Junot Díaz talks about reading

TRANSCRIPT

Junot Díaz: I think I discovered books as soon as I landed. I think within weeks, I was at school, enrolled, ready to go and within days of being enrolled, we were all taken to the library and given a little tour of the library and, when I saw that tiny room, I think, you know, sometimes there's a click in the universe and, at that moment, there was a click. My life changed. I met my future, in a way, and a part of me knew it. I fell in love with books so profoundly when I was six and that- that love has carried me through to today.

I need to read at least 100 books before I can write a story. I think I might extract a word from each book I read and so or maybe a sentence from each book I read and that's been an interesting journey because, for me, the writing is connected so intrinsically to this immense amount of reading that I do. I read voraciously, omnivorously, compulsively and in some ways, all that reading and that experience of being a reader shapes my writing more than anything.
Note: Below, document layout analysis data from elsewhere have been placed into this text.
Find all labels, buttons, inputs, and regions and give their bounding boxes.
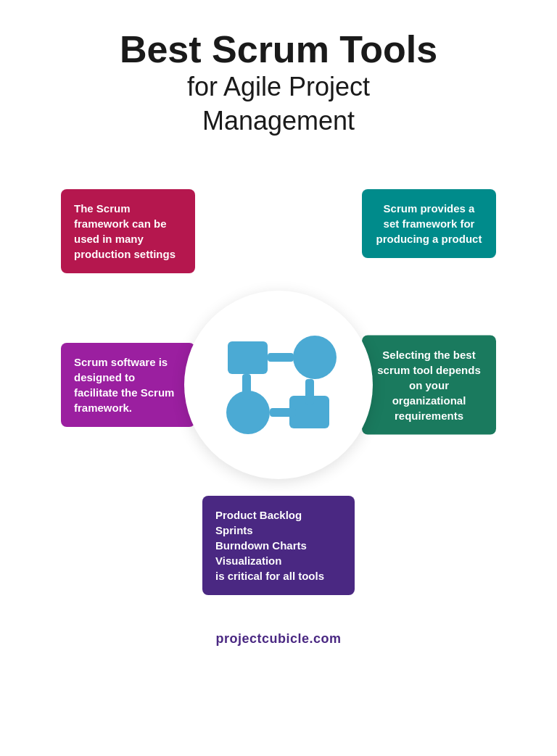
card-bottom-center: Product BacklogSprintsBurndown ChartsVis…: [202, 496, 355, 595]
card-top-left: The Scrum framework can be used in many …: [61, 189, 195, 273]
card-mid-left-text: Scrum software is designed to facilitate…: [74, 356, 174, 414]
diagram-container: The Scrum framework can be used in many …: [46, 167, 511, 602]
card-top-right: Scrum provides a set framework for produ…: [362, 189, 496, 258]
page-title-main: Best Scrum Tools: [120, 29, 437, 70]
page: Best Scrum Tools for Agile ProjectManage…: [0, 0, 557, 756]
svg-point-1: [293, 336, 337, 379]
page-title-sub: for Agile ProjectManagement: [120, 70, 437, 138]
card-bottom-center-text: Product BacklogSprintsBurndown ChartsVis…: [215, 509, 324, 582]
center-circle: [184, 291, 373, 479]
card-mid-left: Scrum software is designed to facilitate…: [61, 343, 195, 427]
svg-rect-0: [228, 341, 268, 374]
scrum-tool-icon: [213, 327, 344, 443]
title-section: Best Scrum Tools for Agile ProjectManage…: [120, 29, 437, 138]
card-top-right-text: Scrum provides a set framework for produ…: [376, 202, 482, 245]
svg-rect-5: [242, 374, 251, 400]
svg-rect-6: [305, 379, 314, 405]
card-mid-right: Selecting the best scrum tool depends on…: [362, 335, 496, 434]
svg-rect-4: [268, 353, 294, 362]
card-top-left-text: The Scrum framework can be used in many …: [74, 202, 176, 260]
footer-text: projectcubicle.com: [215, 631, 341, 647]
svg-rect-7: [270, 408, 296, 417]
card-mid-right-text: Selecting the best scrum tool depends on…: [377, 348, 481, 421]
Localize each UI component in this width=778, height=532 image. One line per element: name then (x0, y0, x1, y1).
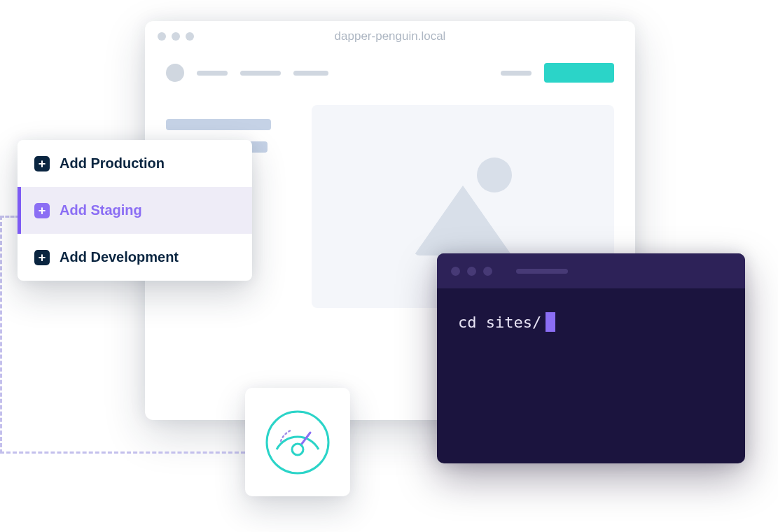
browser-titlebar: dapper-penguin.local (145, 21, 635, 52)
dropdown-item-staging[interactable]: Add Staging (18, 187, 252, 234)
dropdown-item-development[interactable]: Add Development (18, 234, 252, 281)
nav-item-placeholder[interactable] (293, 71, 328, 76)
terminal-titlebar (437, 253, 745, 288)
window-dot-icon (451, 267, 460, 276)
avatar-placeholder[interactable] (166, 64, 184, 82)
svg-point-2 (292, 444, 303, 455)
address-bar-url[interactable]: dapper-penguin.local (335, 29, 446, 43)
environment-dropdown: Add Production Add Staging Add Developme… (18, 140, 252, 281)
window-dot-icon (158, 32, 166, 41)
window-dot-icon (186, 32, 194, 41)
dropdown-item-label: Add Staging (60, 202, 142, 218)
plus-icon (34, 250, 50, 265)
text-line-placeholder (166, 119, 271, 130)
dropdown-item-label: Add Development (60, 249, 179, 265)
svg-point-0 (267, 412, 328, 473)
nav-item-placeholder[interactable] (240, 71, 281, 76)
app-toolbar (145, 52, 635, 98)
plus-icon (34, 156, 50, 172)
image-placeholder-icon (407, 158, 519, 255)
dropdown-item-label: Add Production (60, 155, 165, 172)
terminal-window[interactable]: cd sites/ (437, 253, 745, 463)
cursor-icon (546, 312, 555, 332)
nav-item-placeholder[interactable] (197, 71, 228, 76)
window-dot-icon (467, 267, 476, 276)
nav-item-placeholder[interactable] (501, 71, 532, 76)
window-dot-icon (172, 32, 180, 41)
performance-gauge-card[interactable] (245, 388, 350, 496)
dropdown-item-production[interactable]: Add Production (18, 140, 252, 187)
plus-icon (34, 203, 50, 218)
gauge-icon (263, 407, 333, 477)
terminal-body[interactable]: cd sites/ (437, 288, 745, 356)
terminal-title-placeholder (516, 269, 568, 274)
terminal-command: cd sites/ (458, 314, 541, 331)
window-dot-icon (483, 267, 492, 276)
primary-cta-button[interactable] (544, 63, 614, 83)
window-controls[interactable] (158, 32, 194, 41)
The only thing that reading can't give you is the world and, for that, there's travel and there's really throwing yourself out there. But reading is a wonderful way to come in contact with other human subjectivities. Nothing communicates the interiority of another human quite like a novel can, or the interiorities of other humans quite like a novel can. Books have always given me that fundamental human experience, which is communion. I feel very strongly, a very strong love and need for communion and novels and fiction give that to me across a space and time. There's no way the internet can compete with a novel for connecting me, you know? I mean, the internet can connect me maybe to someone in Kazakhstan but a novel can connect me to someone in Kazakhstan 200 years ago. Really remarkable stuff, you know? And not just the level of words but to connect at level of spirit, at the level of dreams, at the level of hope, it's really great, man. It's worth the price of admission.